CoStar Group Submits Revised Proposal to Acquire CoreLogic with Increased Value and Improved Certainty of Closing
Today, CoStar Group, Inc. (NASDAQ: CSGP) delivered a letter to the Board of Directors of CoreLogic (NYSE: CLGX) setting forth the terms of a revised proposal by CoStar Group to acquire 100% of the equity interests of CoreLogic. Under the terms of the new proposal, CoreLogic shareholders would receive $6.00 per share in cash and 0.1019 shares of CoStar Group common stock in exchange for each share of CoreLogic common stock, representing a value of approximately $90 per share based on CoStar Group’s closing share price on February 26, 2021 and approximately $97 per share based on the latest 30-day volume-weighted average CoStar share price.
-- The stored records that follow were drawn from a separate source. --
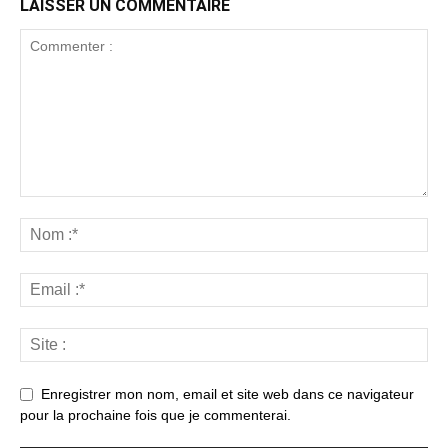
LAISSER UN COMMENTAIRE
Enregistrer mon nom, email et site web dans ce navigateur
pour la prochaine fois que je commenterai.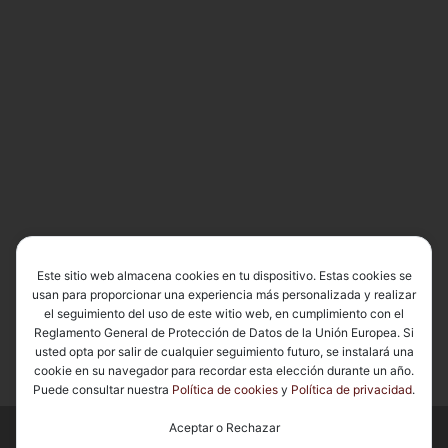
Este sitio web almacena cookies en tu dispositivo. Estas cookies se
usan para proporcionar una experiencia más personalizada y realizar
el seguimiento del uso de este witio web, en cumplimiento con el
Reglamento General de Protección de Datos de la Unión Europea. Si
usted opta por salir de cualquier seguimiento futuro, se instalará una
cookie en su navegador para recordar esta elección durante un año.
Puede consultar nuestra
Política de cookies
y
Política de privacidad
.
Aceptar o Rechazar
© 2026
Basílica de Nuestra Señora del Carmen Coronada
– Todos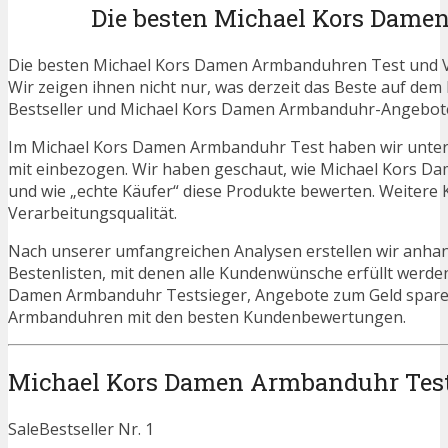
Die besten Michael Kors Dame
Die besten Michael Kors Damen Armbanduhren Test und Ve
Wir zeigen ihnen nicht nur, was derzeit das Beste auf dem 
Bestseller und Michael Kors Damen Armbanduhr-Angebote 
Im Michael Kors Damen Armbanduhr Test haben wir unters
mit einbezogen. Wir haben geschaut, wie Michael Kors D
und wie „echte Käufer“ diese Produkte bewerten. Weitere K
Verarbeitungsqualität.
Nach unserer umfangreichen Analysen erstellen wir anha
Bestenlisten, mit denen alle Kundenwünsche erfüllt werden
Damen Armbanduhr Testsieger, Angebote zum Geld spar
Armbanduhren mit den besten Kundenbewertungen.
Michael Kors Damen Armbanduhr Test
Sale
Bestseller Nr. 1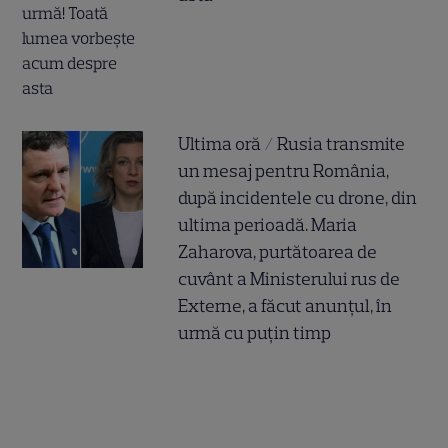
Ultima oră / Rusia transmite
un mesaj pentru România,
după incidentele cu drone, din
ultima perioadă. Maria
Zaharova, purtătoarea de
cuvânt a Ministerului rus de
Externe, a făcut anunțul, în
urmă cu puțin timp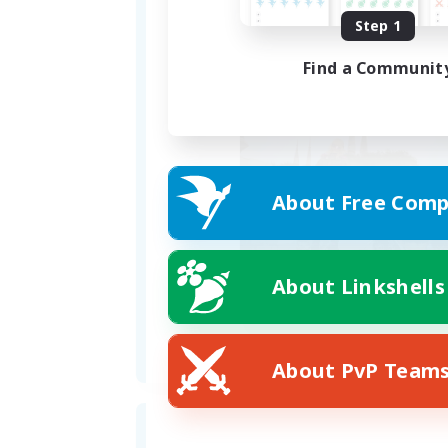
Step 1
¡Nos vemos en Eorzea! ?
Find a Communit
About Free Comp
About Linkshells
About PvP Team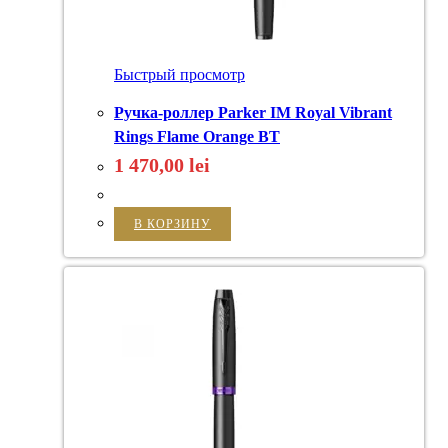
Быстрый просмотр
Ручка-роллер Parker IM Royal Vibrant
Rings Flame Orange BT
1 470,00
lei
В КОРЗИНУ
The new offer represents a $17 per share improvement over the Stone Point and Insight offer, which is equivalent to over $1.25 billion more in aggregate value. The Stone Point and Insight offer now represents a 6% discount to CoreLogic’s latest closing price of $84.66, while the CoStar Group offer represents a 15% premium and implies pro forma diluted ownership of approximately 16.2% in the combined entity and $450 million in cash for current CoreLogic stockholders.
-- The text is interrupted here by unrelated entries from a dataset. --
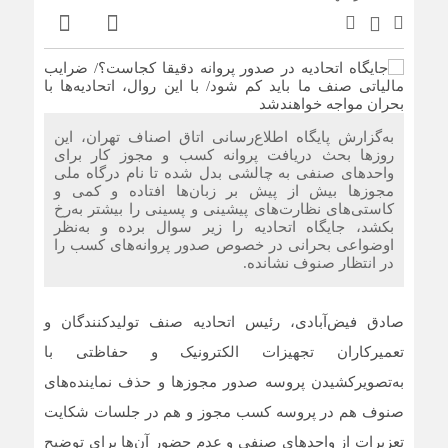
به‌گزارش پایگاه اطلاع‌رسانی اتاق اصناف تهران، این
روزها بحث دریافت پروانه کسب و مجوز کار برای
واحدهای صنفی به چالشی بدل شده تا نام درگاه ملی
مجوزها بیش از پیش بر زبان‌ها افتاده و کمی و
کاستی‌های نظارت‌های پیشینی و پسینی را بیشتر به‌رخ
بکشد، جایگاه اتحادیه را زیر سوال برده و به‌نظر
اوضواعی بحرانی در خصوص صدور پروانه‌های کسب را
در انتظار صنوف نشانده.
صادق فیض‌آبادی، رئیس اتحادیه صنف تولیدکنندگان و
تعمیرکاران تجهیزات الکترونیک و حفاظتی با
به‌تصویرکشیدن پروسه صدور مجوزها و حذف نماینده‌های
صنوف هم در پروسه کسب مجوز و هم در جلسات شکایت
تعزیرات از واحدهای صنفی و عدم حضور آن‌ها برای توضیح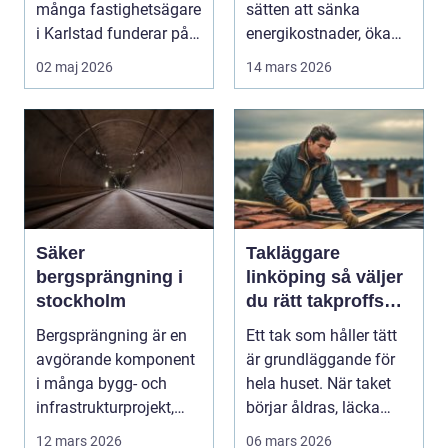
många fastighetsägare
sätten att sänka
i Karlstad funderar på
energikostnader, öka
hur de kan m...
boendekomfort och...
02 maj 2026
14 mars 2026
Säker
Takläggare
bergsprängning i
linköping så väljer
stockholm
du rätt takproffs
för ditt hus
Bergsprängning är en
Ett tak som håller tätt
avgörande komponent
är grundläggande för
i många bygg- och
hela huset. När taket
infrastrukturprojekt,
börjar åldras, läcka
särskilt i stadsomr...
eller tappa ...
12 mars 2026
06 mars 2026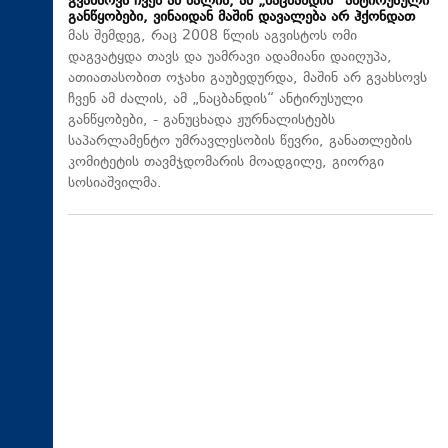
გვახსოვს ჩვენ ამ ძალის, ამ „ნაცბანდის“ ანტირუსული
განწყობები, ვინაიდან მაშინ დავალება არ ჰქონდათ
მას შემდეგ, რაც 2008 წლის აგვისტოს ომი
დაგვატყდა თავს და უამრავი ადამიანი დაიღუპა,
ათიათასობით ოჯახი გაუბედურდა, მაშინ არ გვახსოვს
ჩვენ ამ ძალის, ამ „ნაცბანდის“ ანტირუსული
განწყობები, - განუცხადა ჟურნალისტებს
საპარლამენტო უმრავლესობის წევრი, განათლების
კომიტეტის თავმჯდომარის მოადგილე, გიორგი
სოსიაშვილმა.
The following is a copy of the letter that CoStar Group delivered to the Board of Directors of CoreLogic on March 1, 2021:
Dear CoreLogic Board Members:
We write to provide you with updated terms of a negotiated transaction, which we are confident constitute a “Superior Proposal” under your existing agreement with Stone Point Capital and Insight Partners (the “SPC Agreement”). Since your announcement of the SPC Agreement and our previous letter to you on February 16, 2021, your stock price has remained well above the SPC Agreement’s $80 per share price. Clearly, your stockholders are holding firm to their support for a transaction between our two companies over the SPC Agreement.
CoStar Group is committed to moving forward with such a transaction. Set forth below are our revised key terms since our February 16th letter, addressing all of your issues. We will separately send you and your legal advisors a version of the merger agreement memorializing the terms below. We are prepared to sign that version immediately.
We expect the CoreLogic Board to deem this proposal to be a “Superior Proposal” within 48 hours.
Consideration: We propose a merger transaction whereby CoStar would acquire 100% of the equity interests of CoreLogic in a stock and cash transaction. CoreLogic shareholders will receive 0.1019 shares of newly issued CoStar common stock and $6.00 in cash for each share of CoreLogic’s issued and outstanding common stock. This implies a headline value of $90 per share based on CoStar’s latest closing share price and $97 per share based on the latest 30-day volume-weighted average CoStar share price. Further, this offer represents over $1.25 billion more in aggregate value or a $17 per share improvement over the SPC Agreement. The SPC Agreement now represents a 6% discount to CoreLogic’s latest closing price of $84.66, while our offer represents a 15% premium (and a 21% premium to the SPC offer of $80/share) and implies pro forma diluted ownership of approximately 16.2% in the combined entity and $450 million in cash for current CoreLogic stockholders.